(WORKING DATA begins)

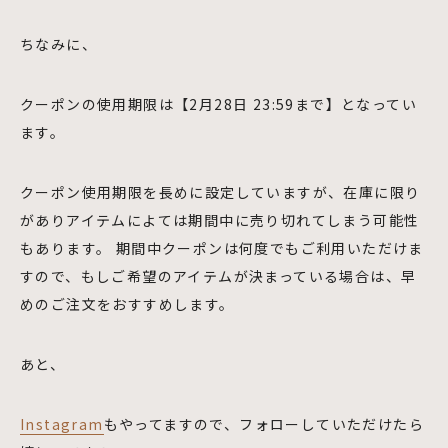
ちなみに、
クーポンの使用期限は【2月28日 23:59まで】となってい
ます。
クーポン使用期限を長めに設定していますが、在庫に限り
がありアイテムによては期間中に売り切れてしまう可能性
もあります。 期間中クーポンは何度でもご利用いただけま
すので、もしご希望のアイテムが決まっている場合は、早
めのご注文をおすすめします。
あと、
Instagram
もやってますので、フォローしていただけたら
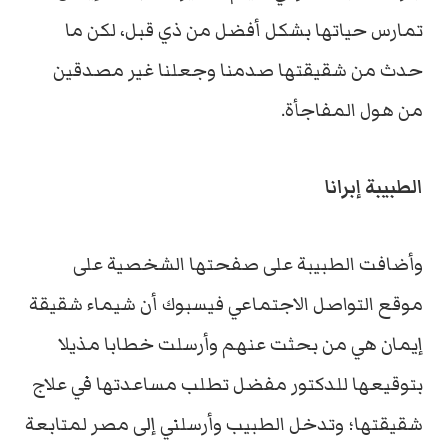
تمارس حياتها بشكل أفضل من ذي قبل، لكن ما
حدث من شقيقتها صدمنا وجعلنا غير مصدقين
من هول المفاجأة.
الطبيبة إبرانا
وأضافت الطبيبة على صفحتها الشخصية على
موقع التواصل الاجتماعي فيسبوك أن شيماء شقيقة
إيمان هي من بحثت عنهم وأرسلت خطابا مذيلا
بتوقيعها للدكتور مفضل تطلب مساعدتها في علاج
شقيقتها؛ وتدخل الطبيب وأرسلني إلى مصر لمتابعة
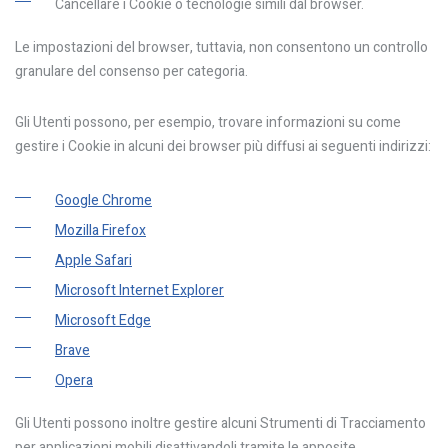
Cancellare i Cookie o tecnologie simili dal browser.
Le impostazioni del browser, tuttavia, non consentono un controllo
granulare del consenso per categoria.
Gli Utenti possono, per esempio, trovare informazioni su come
gestire i Cookie in alcuni dei browser più diffusi ai seguenti indirizzi:
Google Chrome
Mozilla Firefox
Apple Safari
Microsoft Internet Explorer
Microsoft Edge
Brave
Opera
Gli Utenti possono inoltre gestire alcuni Strumenti di Tracciamento
per applicazioni mobili disattivandoli tramite le apposite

(WORKING DATA ends)

PROBLEM REQUIREMENTS. Every line from the one that has "Le impostazioni del" down to the last line above must be written out exactly, with both ends included and nothing else.

RESPONSE TO THE TASK.
Le impostazioni del browser, tuttavia, non consentono un controllo
granulare del consenso per categoria.
Gli Utenti possono, per esempio, trovare informazioni su come
gestire i Cookie in alcuni dei browser più diffusi ai seguenti indirizzi:
Google Chrome
Mozilla Firefox
Apple Safari
Microsoft Internet Explorer
Microsoft Edge
Brave
Opera
Gli Utenti possono inoltre gestire alcuni Strumenti di Tracciamento
per applicazioni mobili disattivandoli tramite le apposite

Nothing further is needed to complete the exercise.